### [Work order]
If an entry holds a picture, leave the picture out and output everything else exactly.

### [Entries provided]

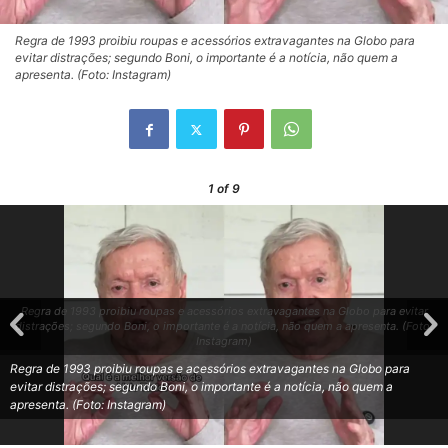
Regra de 1993 proibiu roupas e acessórios extravagantes na Globo para
evitar distrações; segundo Boni, o importante é a notícia, não quem a
apresenta. (Foto: Instagram)
1
of 9
Regra de 1993 proibiu roupas e acessórios extravagantes na Globo para evitar
distrações; segundo Boni, o importante é a notícia, não quem a apresenta. (Foto:
Instagram)
Regra de 1993 proibiu roupas e acessórios extravagantes na Globo para
evitar distrações; segundo Boni, o importante é a notícia, não quem a
apresenta. (Foto: Instagram)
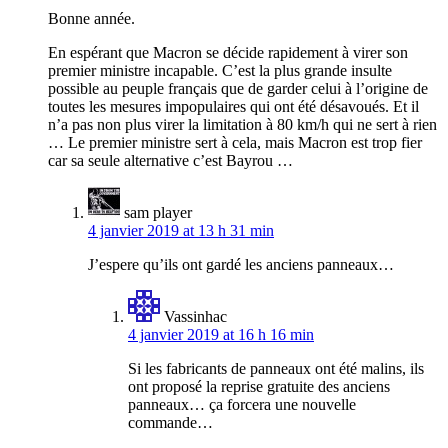
Bonne année.
En espérant que Macron se décide rapidement à virer son
premier ministre incapable. C’est la plus grande insulte
possible au peuple français que de garder celui à l’origine de
toutes les mesures impopulaires qui ont été désavoués. Et il
n’a pas non plus virer la limitation à 80 km/h qui ne sert à rien
… Le premier ministre sert à cela, mais Macron est trop fier
car sa seule alternative c’est Bayrou …
sam player
4 janvier 2019 at 13 h 31 min
J’espere qu’ils ont gardé les anciens panneaux…
Vassinhac
4 janvier 2019 at 16 h 16 min
Si les fabricants de panneaux ont été malins, ils
ont proposé la reprise gratuite des anciens
panneaux… ça forcera une nouvelle
commande…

### [Written reply]
Regra de 1993 proibiu roupas e acessórios extravagantes na Globo para
evitar distrações; segundo Boni, o importante é a notícia, não quem a
apresenta. (Foto: Instagram)
1
of 9
Regra de 1993 proibiu roupas e acessórios extravagantes na Globo para evitar
distrações; segundo Boni, o importante é a notícia, não quem a apresenta. (Foto:
Instagram)
Regra de 1993 proibiu roupas e acessórios extravagantes na Globo para
evitar distrações; segundo Boni, o importante é a notícia, não quem a
apresenta. (Foto: Instagram)
Bonne année.
En espérant que Macron se décide rapidement à virer son
premier ministre incapable. C’est la plus grande insulte
possible au peuple français que de garder celui à l’origine de
toutes les mesures impopulaires qui ont été désavoués. Et il
n’a pas non plus virer la limitation à 80 km/h qui ne sert à rien
… Le premier ministre sert à cela, mais Macron est trop fier
car sa seule alternative c’est Bayrou …
sam player
4 janvier 2019 at 13 h 31 min
J’espere qu’ils ont gardé les anciens panneaux…
Vassinhac
4 janvier 2019 at 16 h 16 min
Si les fabricants de panneaux ont été malins, ils
ont proposé la reprise gratuite des anciens
panneaux… ça forcera une nouvelle
commande…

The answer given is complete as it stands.